Now, I may have planned, overseen and even done some of the work here myself, but in truth 95% of the hassle came from the incompetence of materials suppliers, hopelessly optimistic budgets, and poor workmanship from artisans. With the exception of three Brits, two Frenchman and one Arab, everything done turned into a ballsup that involved more expenditure….and months spent living with fires, drainage, wiring, plumbing, central heating, ovens, spiral staircases, Veluxes, emersion heaters, showers, taps, insulation and flooring that were unfit for purpose, badly installed or simply never finished.
Of course, in going through all this I met some wonderful people and – in the end – gained enormous self-esteem from having got through it all with the result, on the whole, that I’d envisaged at the outset. But such exceptional people aside, as with almost everything else on the planet now, the single most fury-inducing aspect was overpromise….that, and the default position for suppliers everywhere: if in doubt, blame the client.
From time to time, you may have (like me) wondered what connects all those spaces that young professionals drivel on about in the 21st century. I can tell you now that the answer is hubs.
During my pre and early pubescence, hubs were things to do with the gear levers on bicycles.

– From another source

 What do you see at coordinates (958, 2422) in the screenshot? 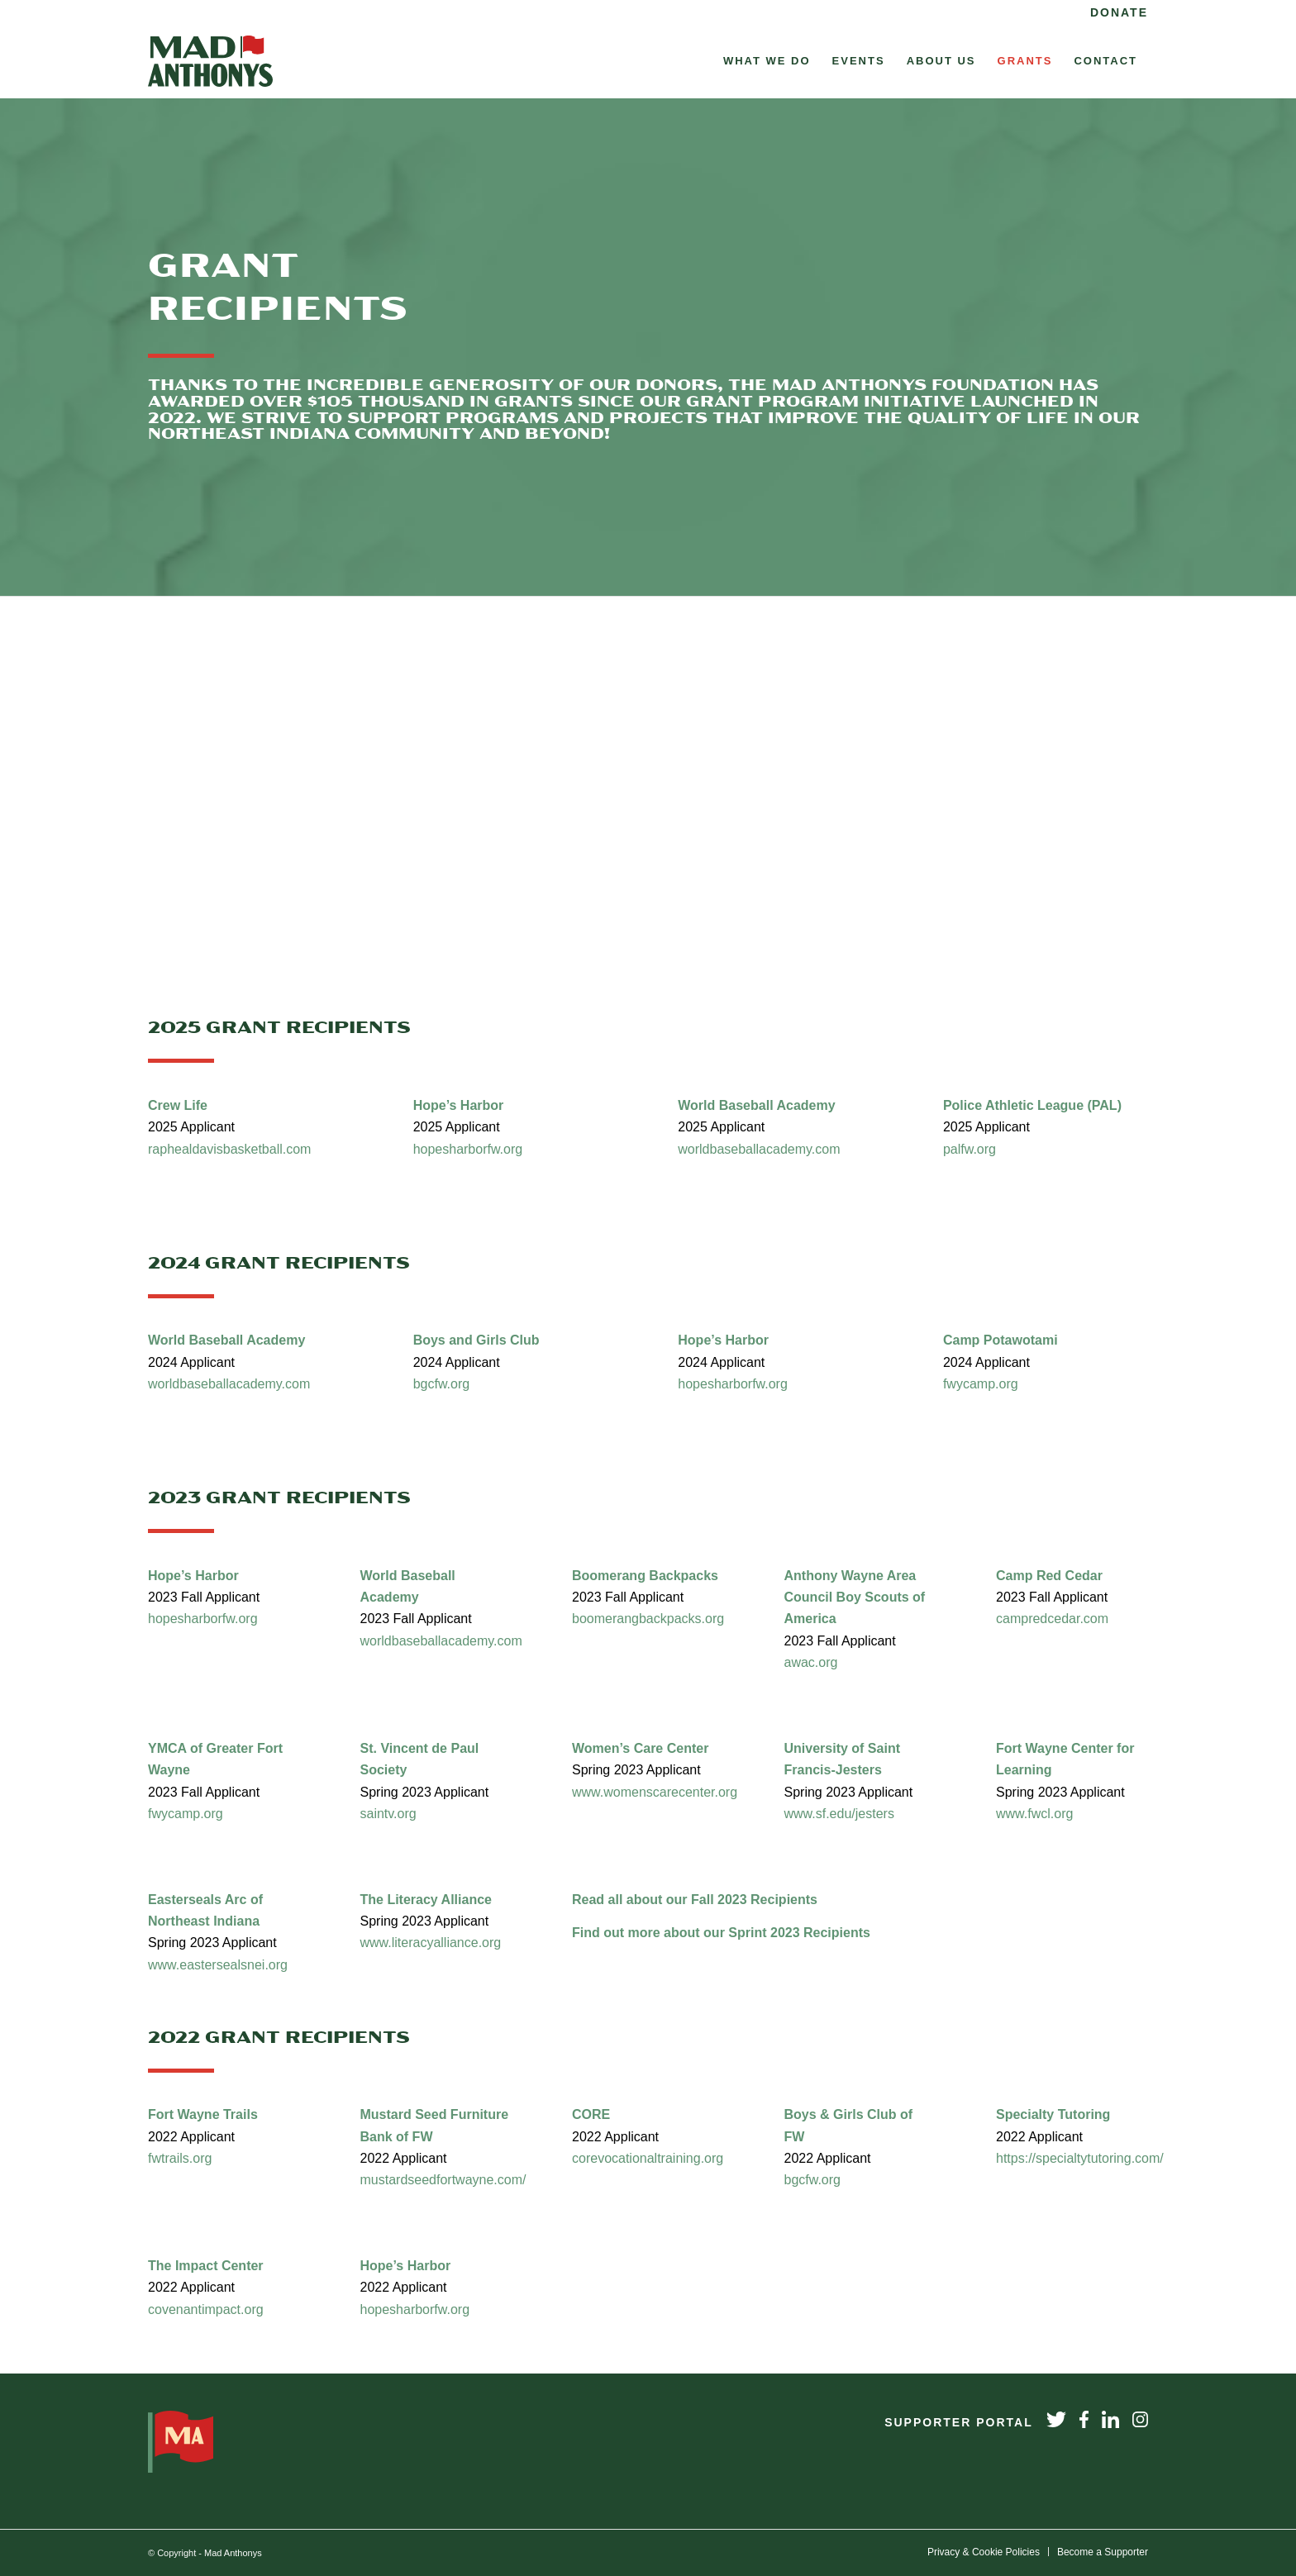 I see `Supporter Portal` at bounding box center [958, 2422].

When girls were around, I would confidently point at a rubber-covered thing on the rear wheel of my bike and say “That’s a hub”, although I had no idea what it was or what function it performed. Equally, I had no idea what other rubber-covered things had to do with contraception; but whereas I remained silent on such subjects, I was quite happy to bullshit on the subject of bike hubs.
So it is with those who work in today’s financial markets, except that on the whole they’re aged around thirty rather than ten. While they did, I’m sure, know far more about The Facts of Life at ten than I did, they are bullshitting at three times the rate about spatial hubs at thirty than I did about bicycle hubs aged ten. And let’s be clear about this, there is rather more money at stake when it comes to their hubullshit now versus mine then.

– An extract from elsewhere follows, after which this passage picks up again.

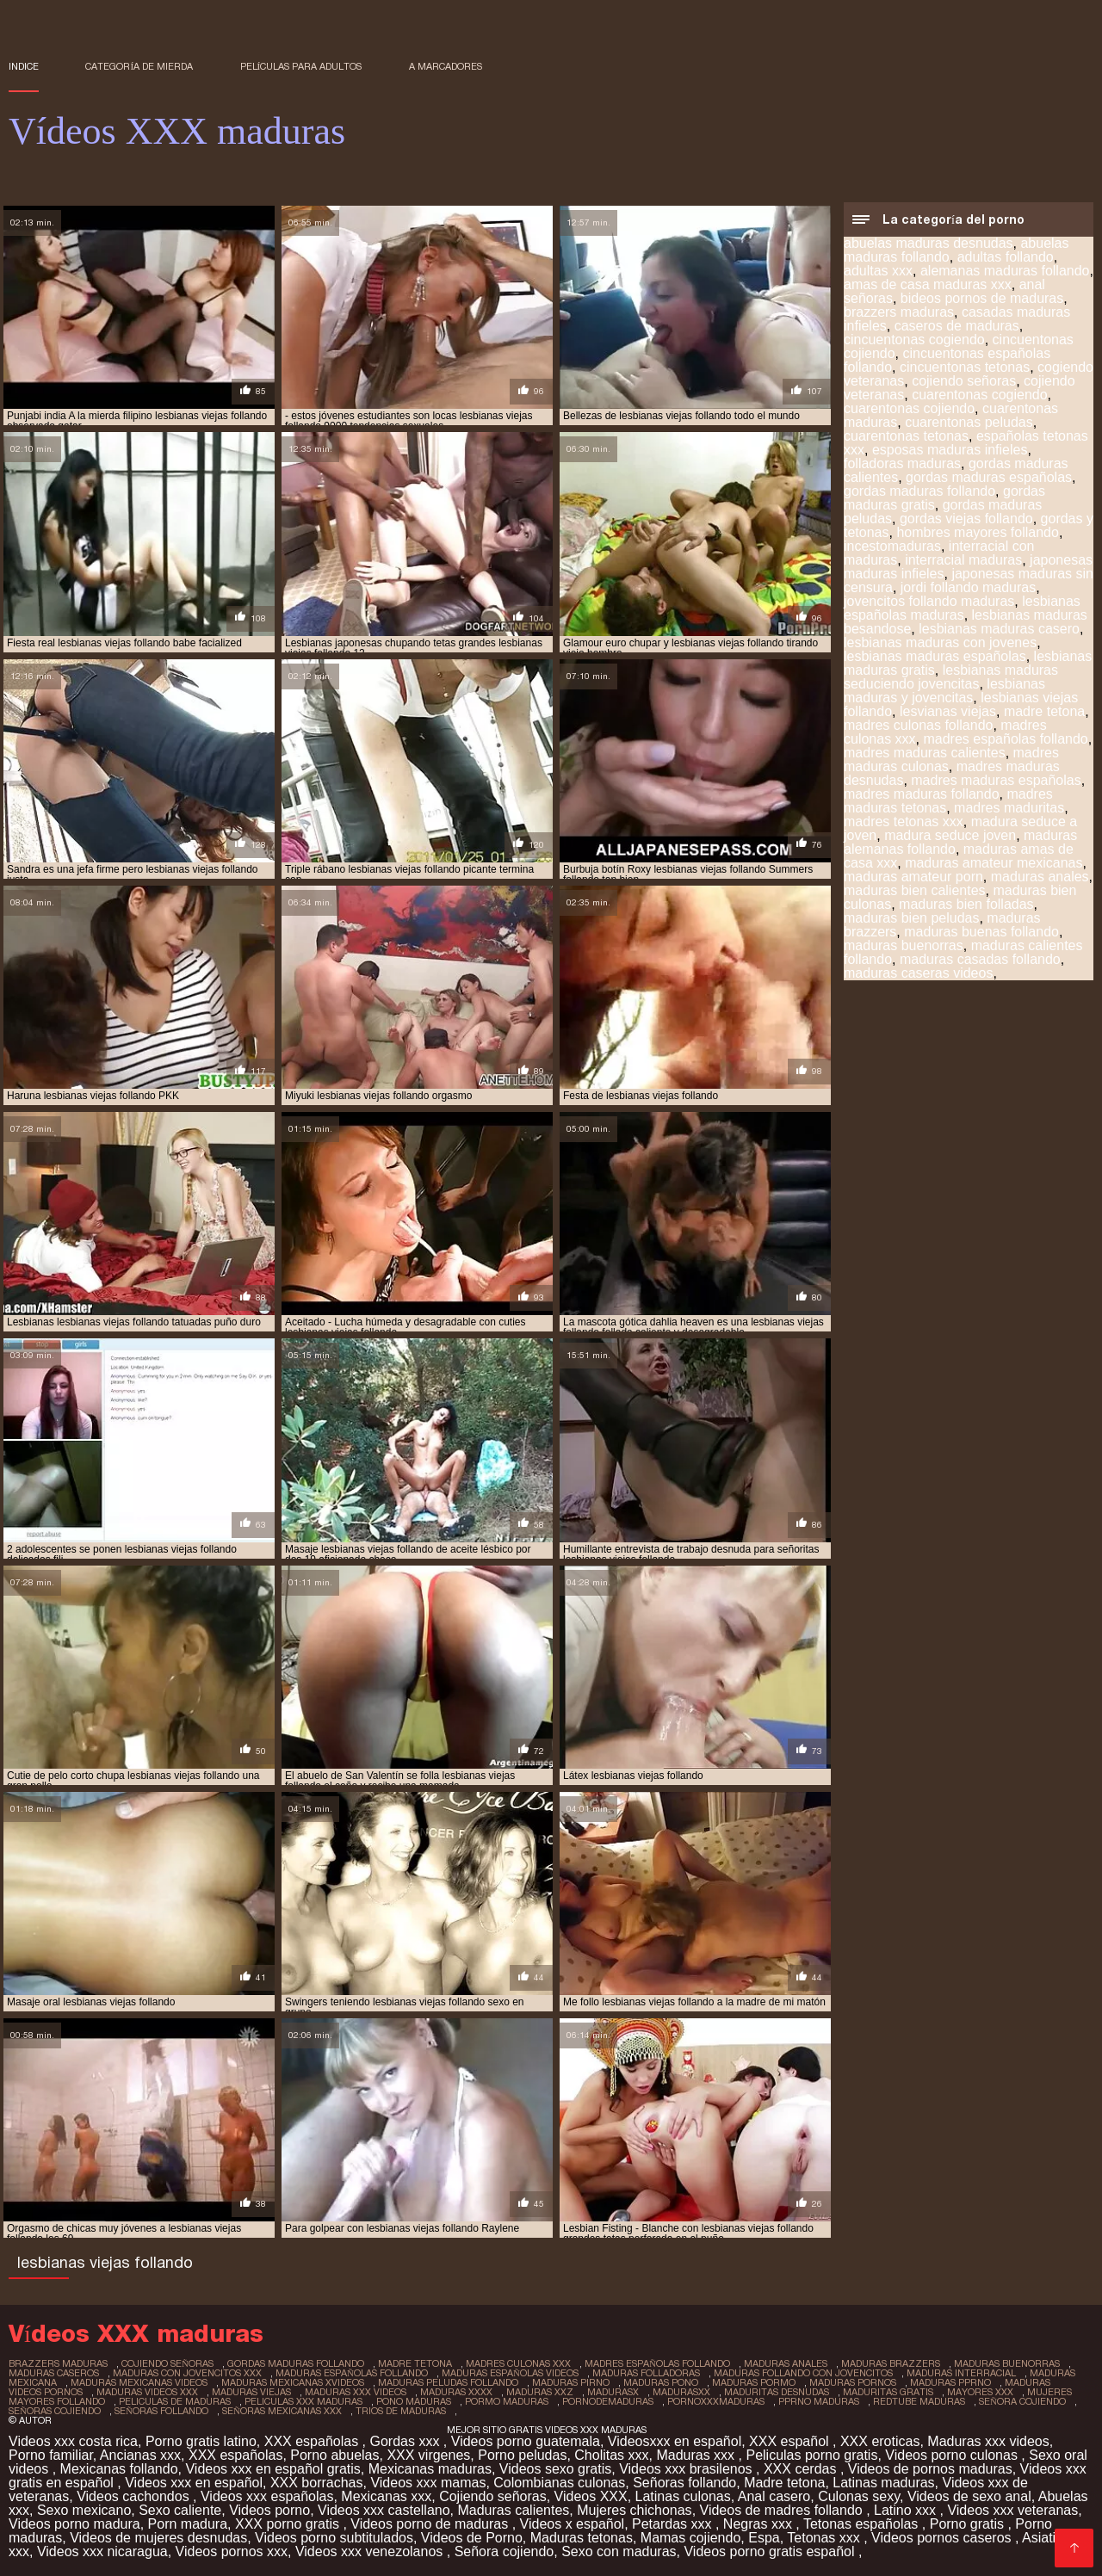  I want to click on maduras interracial, so click(961, 2373).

Anyway, in 2016 a hub is something that connects two spaces. Thus, the hub that joins the automotive space with the energy space is the oil business. Now, I could write that fact thus: without oil refined into petrol, cars won’t work. But doing so would make me appear to be both simplistic and simple-minded. And that’s an image of no use to me if I’m trying to break into the lucrative Wall Street space. On the contrary, I would be well-advised to opine as follows during an interview with J P Morgan’s HR space:
“The oil business hub has traditionally powered the US successful Presidential election campaign space by temporarily ensuring that the chrysalis of oil turns into the sort of petrol butterfly that enables the human automotive vehicular guidance system to propel itself at minimal cost from the Home space to the Mall Space and back again, and then prepare the nutrition for human consumption in the dinner party space where the male recipient of guests can bore for California about the importance of reducing CO2 emissions in the global space. Of course, this raises the question as to whether the oil business is every bit as much a space as a hub, given that in the Texas space – and even the fracking space – the hub construct could produce the sort of hubble, bubble and trouble that might one day blow us all into outer space. But on the whole I intend to restrict such discussion to my own personal space”.
The nutshell of that paragraph is “No President in modern American history got elected with high gas prices at the pumps”.
Hubs and spaces are not required for straightforward communication in English. They must be ruthlessly eradicated with all speed. And on no account should Ruth be allowed anywhere near the project.